- [Assignment]: Using the records that follow, count the lines containing the word "Forskningsprojektet" and give that number only.
*** Excerpted data ***
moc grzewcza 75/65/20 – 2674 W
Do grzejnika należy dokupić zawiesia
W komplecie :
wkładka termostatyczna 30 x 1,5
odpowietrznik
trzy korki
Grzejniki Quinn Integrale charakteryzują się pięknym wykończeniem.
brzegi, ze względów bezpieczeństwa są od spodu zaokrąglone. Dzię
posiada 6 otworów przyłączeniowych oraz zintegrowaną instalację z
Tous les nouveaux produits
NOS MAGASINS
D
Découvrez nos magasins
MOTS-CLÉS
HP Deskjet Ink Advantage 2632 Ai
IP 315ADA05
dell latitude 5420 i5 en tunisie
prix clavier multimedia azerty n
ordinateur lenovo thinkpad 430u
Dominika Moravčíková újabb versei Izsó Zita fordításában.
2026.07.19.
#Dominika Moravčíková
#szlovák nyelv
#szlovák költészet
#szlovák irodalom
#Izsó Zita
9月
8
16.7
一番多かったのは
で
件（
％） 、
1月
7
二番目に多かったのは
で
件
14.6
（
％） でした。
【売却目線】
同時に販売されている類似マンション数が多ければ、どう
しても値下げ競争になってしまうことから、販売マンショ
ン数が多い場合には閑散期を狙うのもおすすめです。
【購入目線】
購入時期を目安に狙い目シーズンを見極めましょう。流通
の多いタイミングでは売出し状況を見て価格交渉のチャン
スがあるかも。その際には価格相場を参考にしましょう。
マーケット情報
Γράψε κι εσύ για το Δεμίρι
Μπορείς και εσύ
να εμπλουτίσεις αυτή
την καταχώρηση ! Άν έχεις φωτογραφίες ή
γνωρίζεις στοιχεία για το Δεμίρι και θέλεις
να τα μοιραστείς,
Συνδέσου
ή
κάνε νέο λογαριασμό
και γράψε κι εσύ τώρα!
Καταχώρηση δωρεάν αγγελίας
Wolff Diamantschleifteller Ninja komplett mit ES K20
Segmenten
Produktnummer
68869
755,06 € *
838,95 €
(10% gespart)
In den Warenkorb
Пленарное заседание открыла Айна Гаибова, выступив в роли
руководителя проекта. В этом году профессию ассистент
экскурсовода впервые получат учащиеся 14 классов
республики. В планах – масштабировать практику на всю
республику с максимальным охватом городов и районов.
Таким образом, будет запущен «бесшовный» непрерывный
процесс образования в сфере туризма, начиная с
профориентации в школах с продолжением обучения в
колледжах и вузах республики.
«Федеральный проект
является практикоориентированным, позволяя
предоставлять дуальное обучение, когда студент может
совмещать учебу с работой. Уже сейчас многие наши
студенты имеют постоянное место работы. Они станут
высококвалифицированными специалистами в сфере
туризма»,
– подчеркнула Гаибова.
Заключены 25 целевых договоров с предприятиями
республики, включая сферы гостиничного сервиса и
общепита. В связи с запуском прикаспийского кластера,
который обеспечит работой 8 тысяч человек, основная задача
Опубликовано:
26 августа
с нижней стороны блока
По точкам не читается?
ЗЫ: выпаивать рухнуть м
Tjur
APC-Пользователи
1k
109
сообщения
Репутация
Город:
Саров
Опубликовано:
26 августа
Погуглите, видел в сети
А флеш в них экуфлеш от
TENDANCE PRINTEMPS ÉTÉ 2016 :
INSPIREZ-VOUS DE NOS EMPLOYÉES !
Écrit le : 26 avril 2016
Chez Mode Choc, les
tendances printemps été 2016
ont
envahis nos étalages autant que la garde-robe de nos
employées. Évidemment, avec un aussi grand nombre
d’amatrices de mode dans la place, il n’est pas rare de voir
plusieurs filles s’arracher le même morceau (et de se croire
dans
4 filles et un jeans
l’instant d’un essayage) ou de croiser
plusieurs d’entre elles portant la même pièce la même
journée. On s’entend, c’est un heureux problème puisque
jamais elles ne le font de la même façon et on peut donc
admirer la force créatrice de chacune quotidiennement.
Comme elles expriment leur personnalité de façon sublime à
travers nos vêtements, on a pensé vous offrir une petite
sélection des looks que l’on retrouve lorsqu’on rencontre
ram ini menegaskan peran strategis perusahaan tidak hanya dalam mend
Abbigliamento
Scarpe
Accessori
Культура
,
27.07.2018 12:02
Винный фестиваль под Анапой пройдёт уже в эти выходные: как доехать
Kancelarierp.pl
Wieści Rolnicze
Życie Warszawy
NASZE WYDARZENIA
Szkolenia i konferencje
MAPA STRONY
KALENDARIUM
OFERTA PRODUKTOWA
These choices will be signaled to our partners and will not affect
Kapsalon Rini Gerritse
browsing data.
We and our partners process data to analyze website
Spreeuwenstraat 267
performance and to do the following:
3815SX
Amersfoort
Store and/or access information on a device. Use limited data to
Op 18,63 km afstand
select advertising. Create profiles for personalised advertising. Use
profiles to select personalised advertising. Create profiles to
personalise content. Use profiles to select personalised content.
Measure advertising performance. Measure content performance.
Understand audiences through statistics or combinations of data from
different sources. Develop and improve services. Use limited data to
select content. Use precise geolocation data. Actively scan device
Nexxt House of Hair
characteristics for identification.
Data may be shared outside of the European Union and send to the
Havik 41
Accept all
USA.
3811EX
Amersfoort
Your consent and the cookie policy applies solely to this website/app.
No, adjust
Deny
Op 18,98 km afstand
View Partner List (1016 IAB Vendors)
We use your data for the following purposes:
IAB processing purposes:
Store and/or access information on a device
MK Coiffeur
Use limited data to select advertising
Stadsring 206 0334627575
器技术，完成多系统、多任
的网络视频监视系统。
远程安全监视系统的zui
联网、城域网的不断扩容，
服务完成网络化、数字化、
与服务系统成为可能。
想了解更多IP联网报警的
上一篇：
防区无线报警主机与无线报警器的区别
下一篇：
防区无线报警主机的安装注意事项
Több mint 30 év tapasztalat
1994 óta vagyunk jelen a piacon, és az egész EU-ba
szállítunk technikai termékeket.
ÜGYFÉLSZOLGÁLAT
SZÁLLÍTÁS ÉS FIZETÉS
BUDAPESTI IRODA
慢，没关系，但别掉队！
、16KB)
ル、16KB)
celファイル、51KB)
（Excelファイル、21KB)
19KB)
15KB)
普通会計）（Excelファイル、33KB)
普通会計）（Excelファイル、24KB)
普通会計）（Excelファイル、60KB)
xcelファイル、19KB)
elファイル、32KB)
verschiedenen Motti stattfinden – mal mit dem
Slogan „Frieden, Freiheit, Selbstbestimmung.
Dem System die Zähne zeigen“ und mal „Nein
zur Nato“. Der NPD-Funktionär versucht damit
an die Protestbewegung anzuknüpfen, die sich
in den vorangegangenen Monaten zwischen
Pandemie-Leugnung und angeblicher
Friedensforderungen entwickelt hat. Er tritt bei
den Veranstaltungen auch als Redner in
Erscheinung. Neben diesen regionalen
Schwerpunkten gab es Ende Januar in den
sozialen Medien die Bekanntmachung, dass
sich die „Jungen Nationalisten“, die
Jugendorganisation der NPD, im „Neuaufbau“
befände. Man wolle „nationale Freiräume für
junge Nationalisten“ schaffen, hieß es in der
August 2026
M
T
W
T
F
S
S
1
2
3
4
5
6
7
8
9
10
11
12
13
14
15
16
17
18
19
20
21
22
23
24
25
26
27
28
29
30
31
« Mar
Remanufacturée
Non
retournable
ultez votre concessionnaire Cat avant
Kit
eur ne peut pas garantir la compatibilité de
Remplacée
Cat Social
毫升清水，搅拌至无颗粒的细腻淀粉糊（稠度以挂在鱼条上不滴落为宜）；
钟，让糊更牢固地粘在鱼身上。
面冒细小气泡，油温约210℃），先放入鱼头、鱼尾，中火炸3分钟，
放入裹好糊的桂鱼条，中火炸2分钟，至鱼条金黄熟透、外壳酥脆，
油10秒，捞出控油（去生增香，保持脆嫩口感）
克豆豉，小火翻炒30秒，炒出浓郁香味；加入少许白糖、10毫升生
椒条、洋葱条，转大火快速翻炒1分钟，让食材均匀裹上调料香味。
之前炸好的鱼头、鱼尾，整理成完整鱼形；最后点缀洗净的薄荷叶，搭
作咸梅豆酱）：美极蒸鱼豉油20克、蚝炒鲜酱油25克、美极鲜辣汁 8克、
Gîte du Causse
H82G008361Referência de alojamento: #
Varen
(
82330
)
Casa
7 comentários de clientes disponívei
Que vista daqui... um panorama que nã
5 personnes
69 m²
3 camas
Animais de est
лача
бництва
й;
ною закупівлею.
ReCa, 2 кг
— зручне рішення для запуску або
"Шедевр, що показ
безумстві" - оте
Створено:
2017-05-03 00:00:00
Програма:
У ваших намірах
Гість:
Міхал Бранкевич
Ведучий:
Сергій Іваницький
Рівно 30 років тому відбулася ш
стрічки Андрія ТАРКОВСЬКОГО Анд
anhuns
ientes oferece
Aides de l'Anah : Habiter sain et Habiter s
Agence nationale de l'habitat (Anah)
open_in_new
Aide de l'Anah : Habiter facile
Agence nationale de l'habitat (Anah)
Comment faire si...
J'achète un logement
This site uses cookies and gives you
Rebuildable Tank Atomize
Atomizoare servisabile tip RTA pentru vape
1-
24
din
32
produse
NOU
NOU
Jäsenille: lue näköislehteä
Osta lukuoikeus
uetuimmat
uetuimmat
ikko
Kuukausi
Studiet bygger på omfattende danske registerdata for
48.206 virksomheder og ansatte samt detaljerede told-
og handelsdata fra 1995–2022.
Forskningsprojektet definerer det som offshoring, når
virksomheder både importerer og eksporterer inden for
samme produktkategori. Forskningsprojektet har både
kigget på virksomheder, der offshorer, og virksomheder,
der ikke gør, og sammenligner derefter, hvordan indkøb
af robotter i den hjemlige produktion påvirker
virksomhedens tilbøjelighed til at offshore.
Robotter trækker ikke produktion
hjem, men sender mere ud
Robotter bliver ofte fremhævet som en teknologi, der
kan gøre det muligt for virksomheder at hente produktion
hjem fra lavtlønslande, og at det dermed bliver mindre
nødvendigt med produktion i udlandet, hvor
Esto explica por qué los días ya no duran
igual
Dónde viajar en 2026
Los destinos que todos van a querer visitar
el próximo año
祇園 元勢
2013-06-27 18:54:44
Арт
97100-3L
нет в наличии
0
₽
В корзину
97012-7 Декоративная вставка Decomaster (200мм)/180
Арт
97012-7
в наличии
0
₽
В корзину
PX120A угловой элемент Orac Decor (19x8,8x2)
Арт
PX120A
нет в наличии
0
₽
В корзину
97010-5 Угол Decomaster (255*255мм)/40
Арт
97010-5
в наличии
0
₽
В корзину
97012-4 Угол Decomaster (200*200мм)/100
*** End of Excerpted data ***
- [Task response]: 2